The decline in 30DMA inflow alongside the BTC correction shows that exchange demand from stablecoins weakened more than the price itself. This does not necessarily mean capital is leaving the ecosystem - the second chart shows the opposite. But it does mean that new capital is not yet translating into aggressive spot demand for BTC. Historically, a return of the 30DMA above the 365DMA has more often coincided with a recovery phase in risk appetite. The gap to that level currently stands at approximately $1.3B.

30-Day Change in USDT and USDC Market Capitalization

30-Day Change in USDT and USDC Market Capitalization - reversal from -$8.1B to +$4.5B signals a recovery of stablecoin liquidity.

On February 1, 2026, the combined 30-day change in USDT+USDC market capitalization reached -$8.1B - the worst reading since 2022. The metric then began to recover: by mid-February it returned to positive territory, and in March the recovery accelerated. By March 16, the combined gain peaked at $4.54B.

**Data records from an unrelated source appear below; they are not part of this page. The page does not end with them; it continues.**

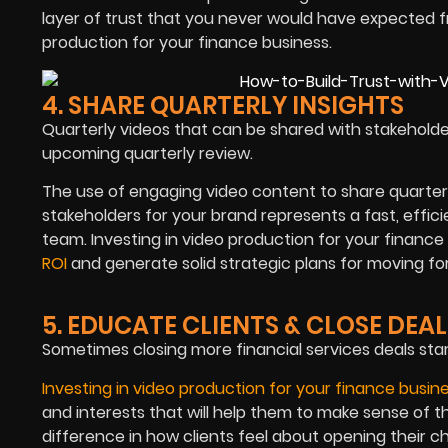
layer of trust that you never would have expected fr
production for your finance business.
4. SHARE QUARTERLY INSIGHTS
Quarterly videos that can be shared with stakeholde
upcoming quarterly review.
The use of engaging video content to share quarterl
stakeholders for your brand represents a fast, effic
team. Investing in video production for your finance 
ROI
and generate solid strategic plans for moving fo
5. EDUCATE CLIENTS & CLOSE DEAL
Sometimes closing more financial services deals star
Investing in video production for your finance busin
and interests that will help them to make sense of t
difference in how clients feel about opening their 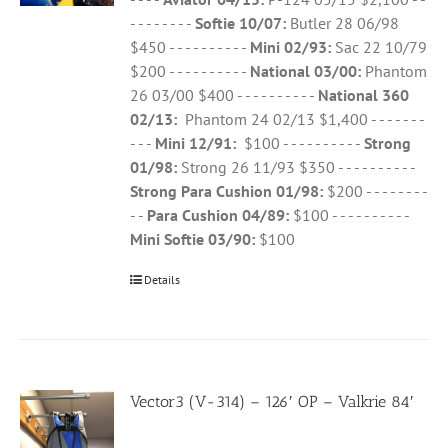
- - - - - - - -
Softie 10/07:
Butler 28 06/98
$450 - - - - - - - - - -
Mini 02/93:
Sac 22 10/79
$200 - - - - - - - - - -
National 03/00:
Phantom
26 03/00 $400 - - - - - - - - - -
National 360
02/13:
Phantom 24 02/13 $1,400 - - - - - - -
- - -
Mini 12/91:
$100 - - - - - - - - - -
Strong
01/98:
Strong 26 11/93 $350 - - - - - - - - - -
Strong Para Cushion 01/98:
$200 - - - - - - - -
- -
Para Cushion 04/89:
$100 - - - - - - - - - -
Mini Softie 03/90:
$100
Details
Vector3 (V-314) – 126′ OP – Valkrie 84′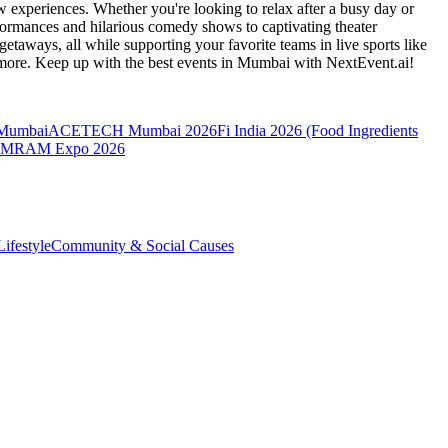
 experiences. Whether you're looking to relax after a busy day or
formances and hilarious comedy shows to captivating theater
etaways, all while supporting your favorite teams in live sports like
 more. Keep up with the best events
in Mumbai
with NextEvent.ai!
 Mumbai
ACETECH Mumbai 2026
Fi India 2026 (Food Ingredients
MRAM Expo 2026
ifestyle
Community & Social Causes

The recovery has so far been driven primarily by USDC, while USDT's contribution remained limited for several more weeks. This is an important detail: dollar liquidity is genuinely returning to the ecosystem, but unevenly so far. Growth in stablecoin market cap alone does not yet imply an immediate shift to BTC buying. Some capital may remain in wallets, flow into DeFi, or wait for a stronger market confirmation.

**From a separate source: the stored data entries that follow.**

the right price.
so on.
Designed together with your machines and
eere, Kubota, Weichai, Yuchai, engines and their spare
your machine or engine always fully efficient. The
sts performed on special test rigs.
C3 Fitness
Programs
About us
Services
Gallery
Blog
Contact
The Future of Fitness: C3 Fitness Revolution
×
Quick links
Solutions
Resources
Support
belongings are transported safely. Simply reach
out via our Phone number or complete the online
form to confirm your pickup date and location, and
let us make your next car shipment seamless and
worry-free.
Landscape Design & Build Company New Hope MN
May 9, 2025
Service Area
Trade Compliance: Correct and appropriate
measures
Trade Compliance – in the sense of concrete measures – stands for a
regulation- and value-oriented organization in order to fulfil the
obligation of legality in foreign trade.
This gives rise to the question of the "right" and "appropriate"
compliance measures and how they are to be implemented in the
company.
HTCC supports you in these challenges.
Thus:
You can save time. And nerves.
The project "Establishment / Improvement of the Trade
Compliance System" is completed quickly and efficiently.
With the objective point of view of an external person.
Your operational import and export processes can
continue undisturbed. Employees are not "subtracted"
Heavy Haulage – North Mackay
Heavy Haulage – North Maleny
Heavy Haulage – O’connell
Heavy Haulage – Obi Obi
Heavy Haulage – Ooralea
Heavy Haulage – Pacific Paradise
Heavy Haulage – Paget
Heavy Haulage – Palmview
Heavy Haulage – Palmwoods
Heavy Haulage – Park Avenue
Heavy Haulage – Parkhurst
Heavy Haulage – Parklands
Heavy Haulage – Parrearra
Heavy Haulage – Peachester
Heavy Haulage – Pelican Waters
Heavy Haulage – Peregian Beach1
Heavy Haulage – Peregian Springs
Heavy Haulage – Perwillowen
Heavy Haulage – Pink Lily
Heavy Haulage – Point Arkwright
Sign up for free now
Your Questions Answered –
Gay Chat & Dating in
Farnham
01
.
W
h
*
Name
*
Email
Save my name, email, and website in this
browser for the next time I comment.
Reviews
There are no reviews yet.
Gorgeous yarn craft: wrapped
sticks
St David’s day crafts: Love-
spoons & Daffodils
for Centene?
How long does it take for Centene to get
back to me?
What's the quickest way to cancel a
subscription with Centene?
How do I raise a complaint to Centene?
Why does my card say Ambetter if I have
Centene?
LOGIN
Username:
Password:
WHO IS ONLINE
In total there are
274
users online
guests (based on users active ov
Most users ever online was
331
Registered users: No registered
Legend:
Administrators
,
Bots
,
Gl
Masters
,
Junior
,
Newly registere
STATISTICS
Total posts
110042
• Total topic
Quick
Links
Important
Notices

Taken together, both charts show a key shift: capital has already returned to stablecoins, but has not yet converted into the previous volume of exchange inflow. The liquidity is there, but it has not yet turned into a full trading impulse.

Buy and Hold works until the wrong 30% drawdown destroys your confidence. Weekly Engine helps you stay exposed when conditions are healthy and step aside when risk starts rising - so you can follow a process instead of guessing under pressure. Start 7 days free.

FAQ

Why is the growth in stablecoin market cap not accompanied by an increase in exchange inflow? Growth in market cap reflects an expansion of dollar liquidity within the crypto ecosystem, but does not indicate that these funds are immediately being used to buy BTC. Some capital may remain off exchanges, be distributed across DeFi, or simply be waiting for a more favorable entry point. Exchange inflow is a stricter indicator because it shows capital that is already approaching active use in trading.

Under what conditions will this reversal become a bullish signal for BTC? The first condition is a return of the 30DMA exchange inflow above the 365DMA - that is, above approximately $4.05B. The second is more sustained USDT participation in the market cap recovery. Such a combination would signal not just growth in system liquidity, but its transition into broader and confirmed market demand.

CONCLUSIONS

February-March 2026 so far looks like a liquidity recovery phase, not a full acceleration phase. Combined stablecoin market cap has already reversed from -$8.1B to +$4.5B, confirming the return of capital to the ecosystem. But USDC and USDT exchange inflow remains weak: the 30DMA stands at just $2.74B, or 0.68x of the annual norm, with a deficit of approximately $1.3B to the 365DMA level.

The current regime can be described as follows: capital has returned to stablecoins, but has not yet returned in full to exchanges. The key bullish trigger is a recovery of the 30DMA above the 365DMA with broader USDT participation. The key risk is a slowdown in market cap recovery before exchange inflow has had a chance to confirm a transition to stronger BTC demand.